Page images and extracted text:
•••••

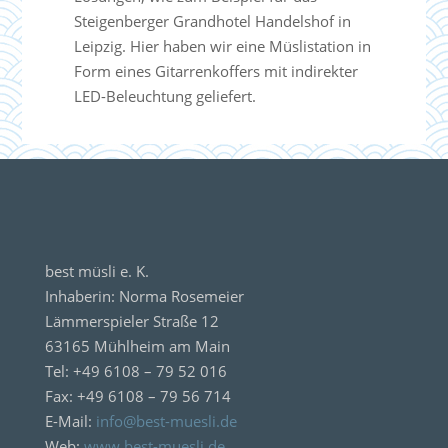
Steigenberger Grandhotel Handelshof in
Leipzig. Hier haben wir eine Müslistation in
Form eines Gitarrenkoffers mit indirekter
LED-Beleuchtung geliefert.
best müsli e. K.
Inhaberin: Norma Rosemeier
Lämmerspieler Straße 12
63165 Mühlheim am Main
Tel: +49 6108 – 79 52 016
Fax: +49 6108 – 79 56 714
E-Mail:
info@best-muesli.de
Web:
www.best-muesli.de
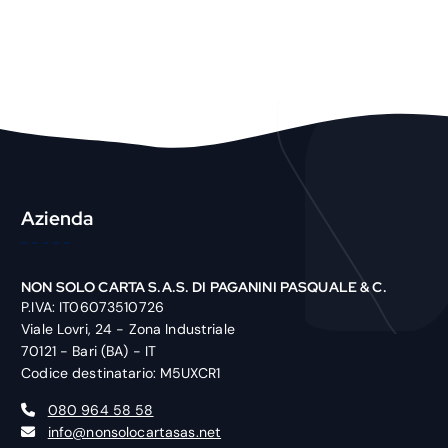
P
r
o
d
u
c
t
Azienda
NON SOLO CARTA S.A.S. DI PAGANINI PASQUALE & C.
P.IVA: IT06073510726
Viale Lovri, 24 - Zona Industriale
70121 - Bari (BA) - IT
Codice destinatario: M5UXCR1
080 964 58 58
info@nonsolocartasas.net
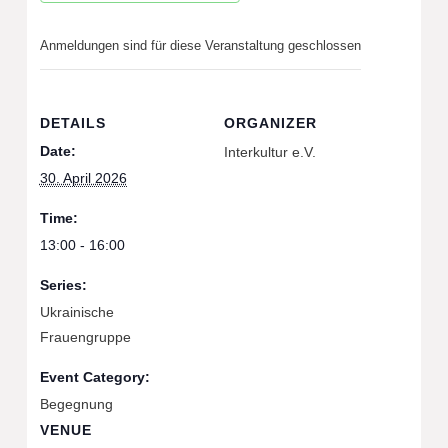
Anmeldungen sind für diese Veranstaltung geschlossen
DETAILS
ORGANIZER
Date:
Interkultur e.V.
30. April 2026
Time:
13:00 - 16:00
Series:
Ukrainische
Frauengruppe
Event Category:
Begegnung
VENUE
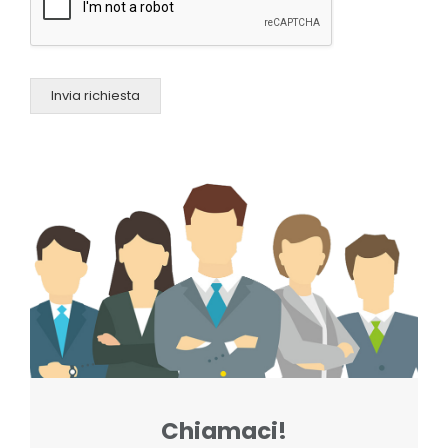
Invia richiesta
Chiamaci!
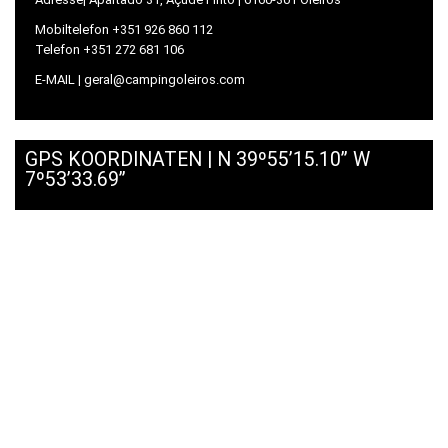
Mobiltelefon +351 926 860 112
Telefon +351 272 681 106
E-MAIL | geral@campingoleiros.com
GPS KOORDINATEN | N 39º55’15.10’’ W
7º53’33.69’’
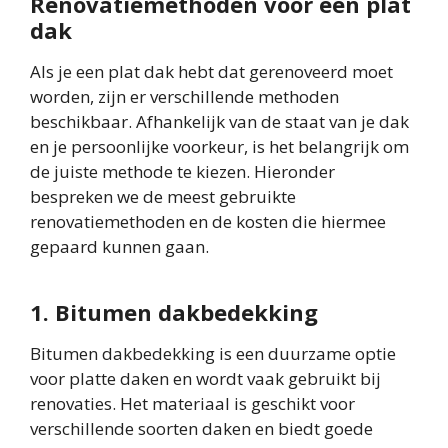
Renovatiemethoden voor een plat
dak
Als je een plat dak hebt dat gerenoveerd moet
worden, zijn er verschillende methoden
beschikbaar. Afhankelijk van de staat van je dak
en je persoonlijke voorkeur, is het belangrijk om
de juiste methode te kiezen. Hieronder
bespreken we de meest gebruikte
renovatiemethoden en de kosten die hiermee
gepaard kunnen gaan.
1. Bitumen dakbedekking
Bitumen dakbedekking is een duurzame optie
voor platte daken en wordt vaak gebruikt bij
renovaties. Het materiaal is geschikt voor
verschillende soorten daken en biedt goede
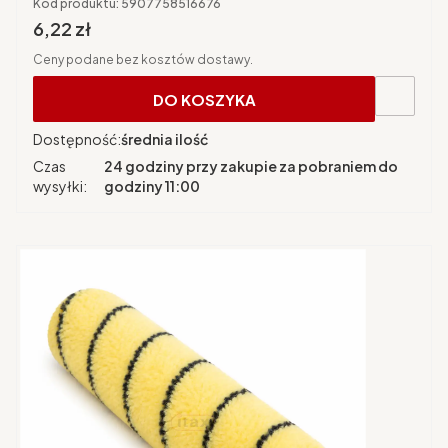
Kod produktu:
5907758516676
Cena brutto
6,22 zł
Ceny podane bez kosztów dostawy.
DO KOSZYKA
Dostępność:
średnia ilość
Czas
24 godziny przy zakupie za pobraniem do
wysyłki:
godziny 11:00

•••••

§ What the exercise asks:
The records must appear again word for word, though none of their pictures should.

§ Result of this task:
Steigenberger Grandhotel Handelshof in
Leipzig. Hier haben wir eine Müslistation in
Form eines Gitarrenkoffers mit indirekter
LED-Beleuchtung geliefert.
best müsli e. K.
Inhaberin: Norma Rosemeier
Lämmerspieler Straße 12
63165 Mühlheim am Main
Tel: +49 6108 – 79 52 016
Fax: +49 6108 – 79 56 714
E-Mail:
info@best-muesli.de
Web:
www.best-muesli.de
P
r
o
d
u
c
t
Azienda
NON SOLO CARTA S.A.S. DI PAGANINI PASQUALE & C.
P.IVA: IT06073510726
Viale Lovri, 24 - Zona Industriale
70121 - Bari (BA) - IT
Codice destinatario: M5UXCR1
080 964 58 58
info@nonsolocartasas.net
Anmeldungen sind für diese Veranstaltung geschlossen
DETAILS
ORGANIZER
Date:
Interkultur e.V.
30. April 2026
Time:
13:00 - 16:00
Series:
Ukrainische
Frauengruppe
Event Category:
Begegnung
VENUE
Invia richiesta
Chiamaci!
Mobiltelefon +351 926 860 112
Telefon +351 272 681 106
E-MAIL | geral@campingoleiros.com
GPS KOORDINATEN | N 39º55’15.10’’ W
7º53’33.69’’
Renovatiemethoden voor een plat
dak
Als je een plat dak hebt dat gerenoveerd moet
worden, zijn er verschillende methoden
beschikbaar. Afhankelijk van de staat van je dak
en je persoonlijke voorkeur, is het belangrijk om
de juiste methode te kiezen. Hieronder
bespreken we de meest gebruikte
renovatiemethoden en de kosten die hiermee
gepaard kunnen gaan.
1. Bitumen dakbedekking
Bitumen dakbedekking is een duurzame optie
voor platte daken en wordt vaak gebruikt bij
renovaties. Het materiaal is geschikt voor
verschillende soorten daken en biedt goede
Kod produktu:
5907758516676
Cena brutto
6,22 zł
Ceny podane bez kosztów dostawy.
DO KOSZYKA
Dostępność:
średnia ilość
Czas
24 godziny przy zakupie za pobraniem do
wysyłki:
godziny 11:00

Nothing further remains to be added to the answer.